In ultimo, come nel pamphlet di Leda Rafanelli, Contro la scuola, l’istituzione è il luogo di culto del pensiero dominante. Nel caso della nota socialista degli inizi del secolo scorso, la denuncia riguardava l’indottrinamento – perpetrato sempre nel modo più stupido – al culto della patria, del lavoro umile e del Re. Oggi, con sotterfugi affini, idee diverse vengono riversate nel cervello dei poveri allievi. Prima tra tutte quella del progressismo più imbecille e, a seguire, un europeismo servile, paragonabile unicamente allo spirito di sudditanza che il padrone cercava di trasmettere allo schiavo nero nelle piantagioni americane dell’’800.

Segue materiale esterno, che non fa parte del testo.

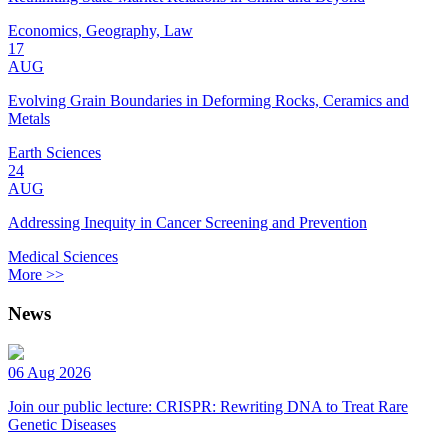
Economics, Geography, Law
17
AUG
Evolving Grain Boundaries in Deforming Rocks, Ceramics and
Metals
Earth Sciences
24
AUG
Addressing Inequity in Cancer Screening and Prevention
Medical Sciences
More >>
News
06 Aug 2026
Join our public lecture: CRISPR: Rewriting DNA to Treat Rare
Genetic Diseases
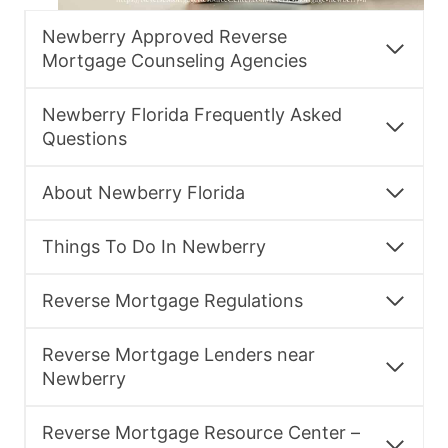
Newberry Approved Reverse
Mortgage Counseling Agencies
Newberry Florida Frequently Asked
Questions
About Newberry Florida
Things To Do In Newberry
Reverse Mortgage Regulations
Reverse Mortgage Lenders near
Newberry
Reverse Mortgage Resource Center –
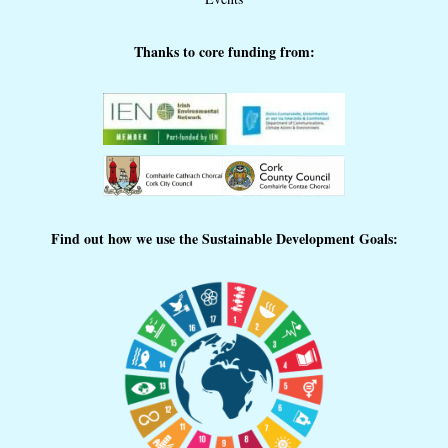
Thanks to core funding from:
Find out how we use the Sustainable Development Goals:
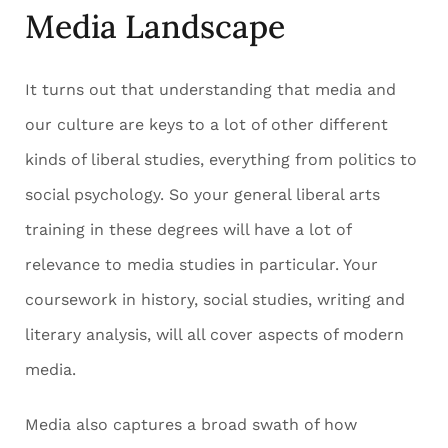
Media Landscape
It turns out that understanding that media and
our culture are keys to a lot of other different
kinds of liberal studies, everything from politics to
social psychology. So your general liberal arts
training in these degrees will have a lot of
relevance to media studies in particular. Your
coursework in history, social studies, writing and
literary analysis, will all cover aspects of modern
media.
Media also captures a broad swath of how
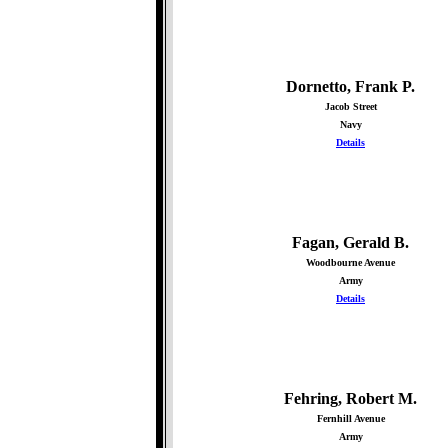
Dornetto, Frank P.
Jacob Street
Navy
Details
Fagan, Gerald B.
Woodbourne Avenue
Army
Details
Fehring, Robert M.
Fernhill Avenue
Army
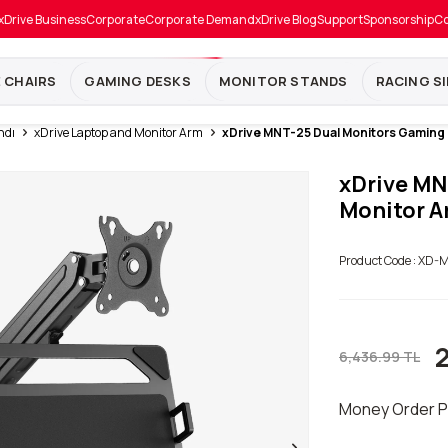
xDrive Business
Corporate
Corporate Demand
xDrive Blog
Support
Sponsorship
Co
E CHAIRS
GAMING DESKS
MONITOR STANDS
RACING S
ndı
xDrive Laptop and Monitor Arm
xDrive MNT-25 Dual Monitors Gaming
xDrive MN
Monitor A
Product Code :
XD-M
6,436.99
TL
Money Order P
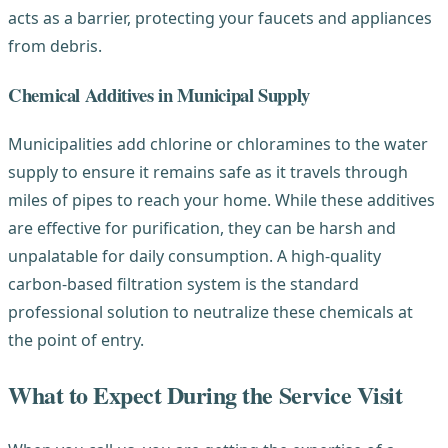
acts as a barrier, protecting your faucets and appliances
from debris.
Chemical Additives in Municipal Supply
Municipalities add chlorine or chloramines to the water
supply to ensure it remains safe as it travels through
miles of pipes to reach your home. While these additives
are effective for purification, they can be harsh and
unpalatable for daily consumption. A high-quality
carbon-based filtration system is the standard
professional solution to neutralize these chemicals at
the point of entry.
What to Expect During the Service Visit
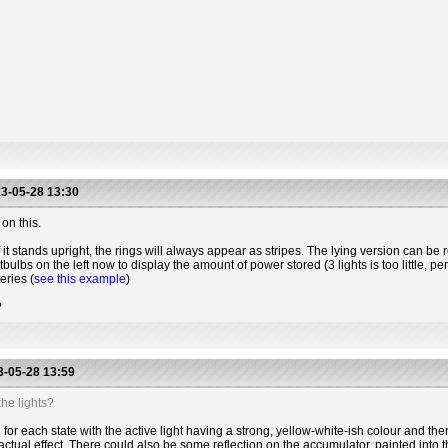
3-05-28 13:30
on this.
 it stands upright, the rings will always appear as stripes. The lying version can be r
htbulbs on the left now to display the amount of power stored (3 lights is too little, 
eries (
see this example
)
?
-05-28 13:59
he lights?
for each state with the active light having a strong, yellow-white-ish colour and the
actual effect. There could also be some reflection on the accumulator, painted into t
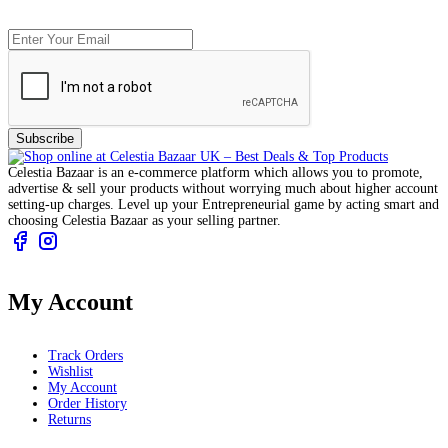
Subscribe
Celestia Bazaar is an e-commerce platform which allows you to promote,
advertise & sell your products without worrying much about higher account
setting-up charges. Level up your Entrepreneurial game by acting smart and
choosing Celestia Bazaar as your selling partner.
My Account
Track Orders
Wishlist
My Account
Order History
Returns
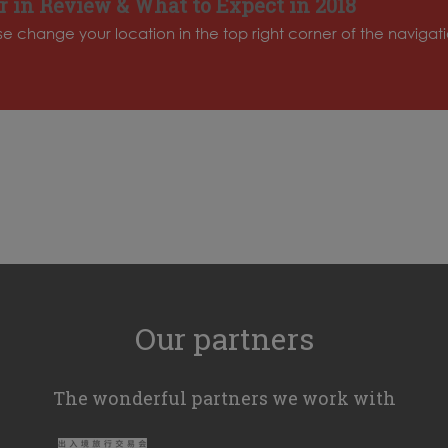
 in Review & What to Expect in 2018
ase change your location in the top right corner of the naviga
Our partners
The wonderful partners we work with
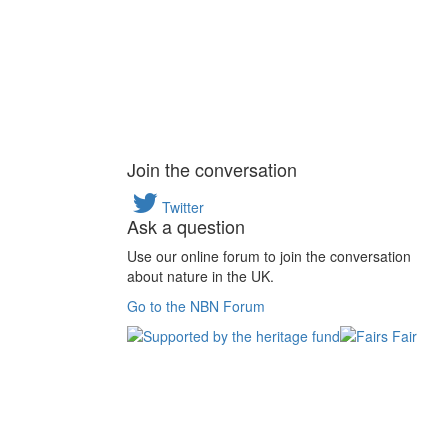
Join the conversation
Twitter
Ask a question
Use our online forum to join the conversation
about nature in the UK.
Go to the NBN Forum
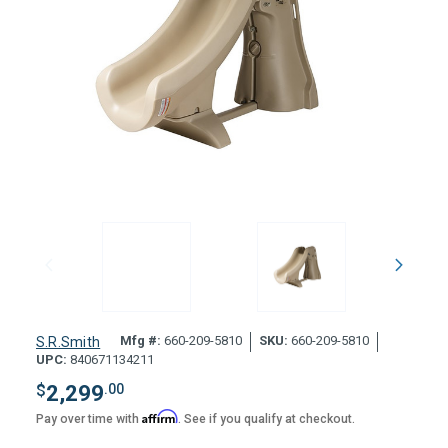
Mfg #:
660-209-5810
SKU:
660-209-5810
S.R.Smith
UPC:
840671134211
$
2,299
.00
Affirm
Pay over time with
. See if you qualify at checkout.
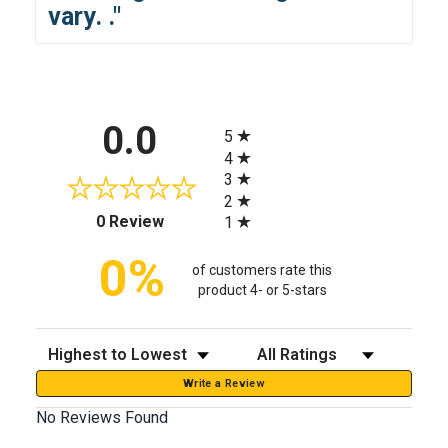
vary.
."
All ratings
0.0
5
4
3
2
(opens in a new tab)
0 Review
1
0%
of customers rate this
product 4- or 5-stars
Sort Reviews
Filter Reviews by Rating
Write a Review
No Reviews Found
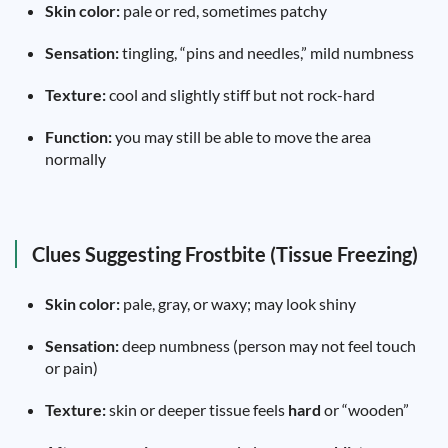
Skin color:
pale or red, sometimes patchy
Sensation:
tingling, “pins and needles,” mild numbness
Texture:
cool and slightly stiff but not rock-hard
Function:
you may still be able to move the area
normally
Clues Suggesting Frostbite (Tissue Freezing)
Skin color:
pale, gray, or waxy; may look shiny
Sensation:
deep numbness (person may not feel touch
or pain)
Texture:
skin or deeper tissue feels
hard
or “wooden”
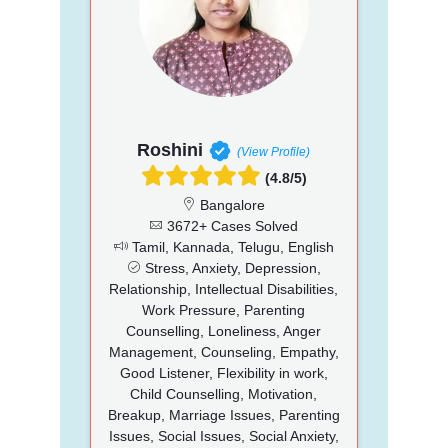
Roshini
(View Profile)
(4.8/5)
Bangalore
3672+ Cases Solved
Tamil, Kannada, Telugu, English
Stress, Anxiety, Depression,
Relationship, Intellectual Disabilities,
Work Pressure, Parenting
Counselling, Loneliness, Anger
Management, Counseling, Empathy,
Good Listener, Flexibility in work,
Child Counselling, Motivation,
Breakup, Marriage Issues, Parenting
Issues, Social Issues, Social Anxiety,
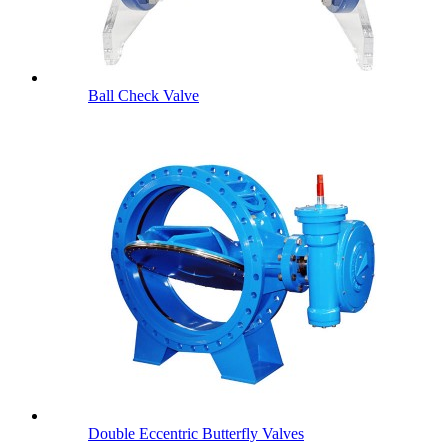
Ball Check Valve
Double Eccentric Butterfly Valves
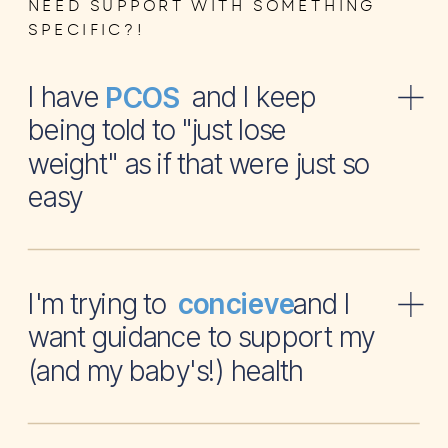
NEED SUPPORT WITH SOMETHING
SPECIFIC?!
I have and I keep
PCOS
being told to "just lose
weight" as if that were just so
easy
I'm trying to and I
concieve
want guidance to support my
(and my baby's!) health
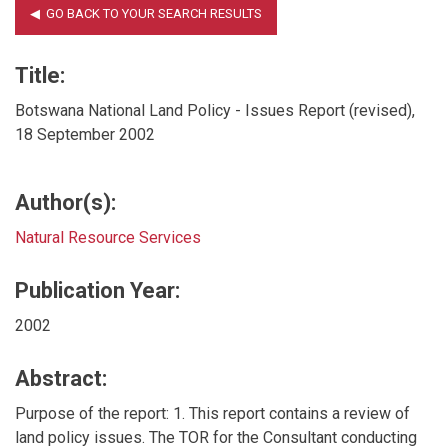
Title:
Botswana National Land Policy - Issues Report (revised),
18 September 2002
Author(s):
Natural Resource Services
Publication Year:
2002
Abstract:
Purpose of the report: 1. This report contains a review of
land policy issues. The TOR for the Consultant conducting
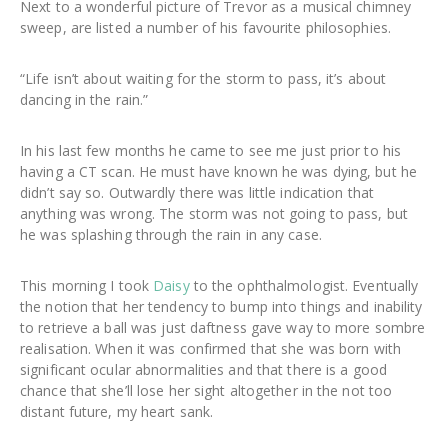
Next to a wonderful picture of Trevor as a musical chimney
sweep, are listed a number of his favourite philosophies.
“Life isn’t about waiting for the storm to pass, it’s about
dancing in the rain.”
In his last few months he came to see me just prior to his
having a CT scan. He must have known he was dying, but he
didn’t say so. Outwardly there was little indication that
anything was wrong. The storm was not going to pass, but
he was splashing through the rain in any case.
This morning I took
Daisy
to the ophthalmologist. Eventually
the notion that her tendency to bump into things and inability
to retrieve a ball was just daftness gave way to more sombre
realisation. When it was confirmed that she was born with
significant ocular abnormalities and that there is a good
chance that she’ll lose her sight altogether in the not too
distant future, my heart sank.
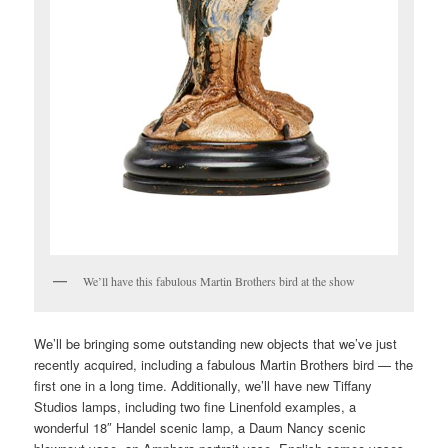
We’ll have this fabulous Martin Brothers bird at the show
We’ll be bringing some outstanding new objects that we’ve just
recently acquired, including a fabulous Martin Brothers bird — the
first one in a long time. Additionally, we’ll have new Tiffany
Studios lamps, including two fine Linenfold examples, a
wonderful 18″ Handel scenic lamp, a Daum Nancy scenic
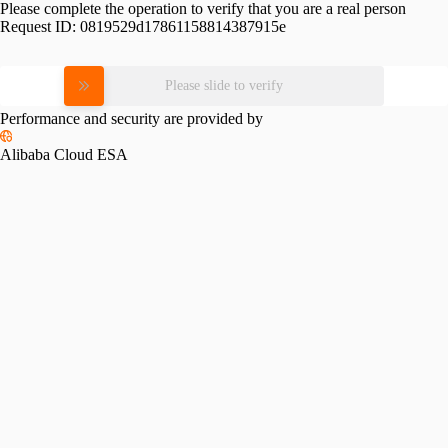
Please complete the operation to verify that you are a real person
Request ID:
0819529d17861158814387915e
Please slide to verify
Performance and security are provided by
Alibaba Cloud ESA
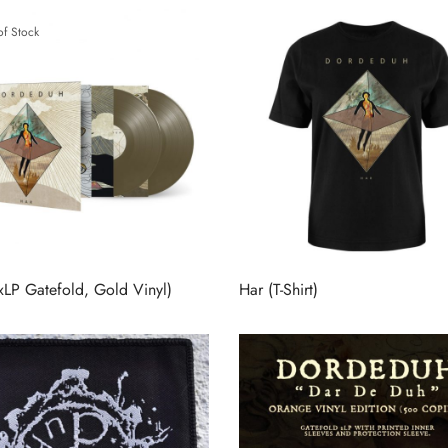
of Stock
xLP Gatefold, Gold Vinyl)
Har (T-Shirt)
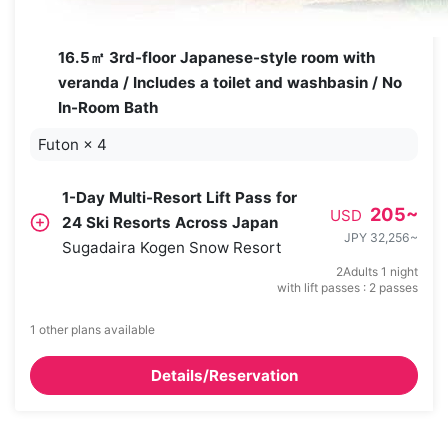
16.5㎡ 3rd-floor Japanese-style room with
veranda / Includes a toilet and washbasin / No
In-Room Bath
Futon
×
4
1-Day Multi-Resort Lift Pass for
205
~
USD
24 Ski Resorts Across Japan
JPY 32,256
~
Sugadaira Kogen Snow Resort
2Adults 1 night
with lift passes : 2 passes
1 other plans available
Details/Reservation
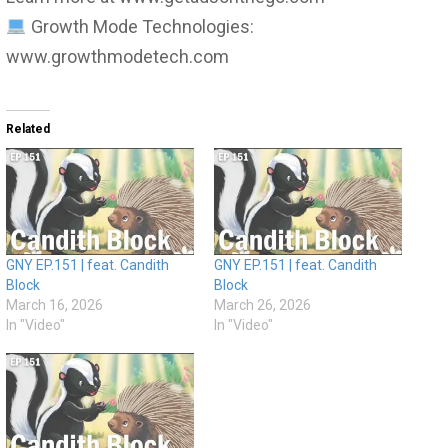
Growth Mode Technologies:
www.growthmodetech.com
Related
GNY EP.151 | feat. Candith
GNY EP.151 | feat. Candith
Block
Block
March 16, 2026
March 26, 2026
In "Video"
In "Video"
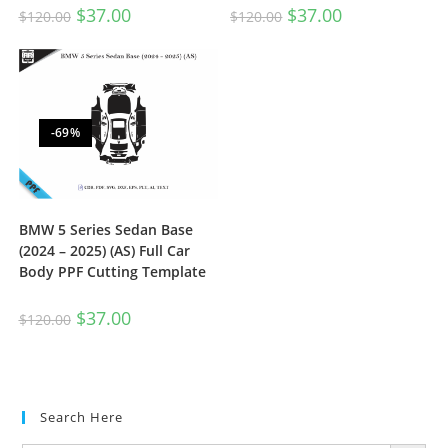
$
37.00
$
37.00
$
120.00
$
120.00
-69%
BMW 5 Series Sedan Base
(2024 – 2025) (AS) Full Car
Body PPF Cutting Template
$
37.00
$
120.00
Search Here
SEARCH BUTTON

Chiudiamole, dunque, queste fabbriche della propaganda e della violenza. Le migliori menti della Nazione – pensiamoci – non vengono certo da lì. Torniamo agli istitutori privati di Leopardi. Anche tra i nostri premi Nobel per la Letteratura, in fondo, pochi possedevano una preparazione universitaria. Un motivo ci sarà pure. Ugualmente c’era quando nel Manifesto del Futurismo venne scritto, all’undicesimo punto, quello maggiormente estremo e senza appello, che si ripropone oggigiorno più vivo che mai: “Vogliamo liberare questo paese dalla sua fetida cancrena di professori, di archeologi, di ciceroni e di antiquari. Già per troppo tempo l’Italia è stata un mercato di rigattieri. Noi vogliamo liberarla dagli innumerevoli musei che la coprono tutta di cimiteri”.
Chiudiamole e vediamo se i ragazzi non gioiranno… Se non è questa la prova di un fallimento!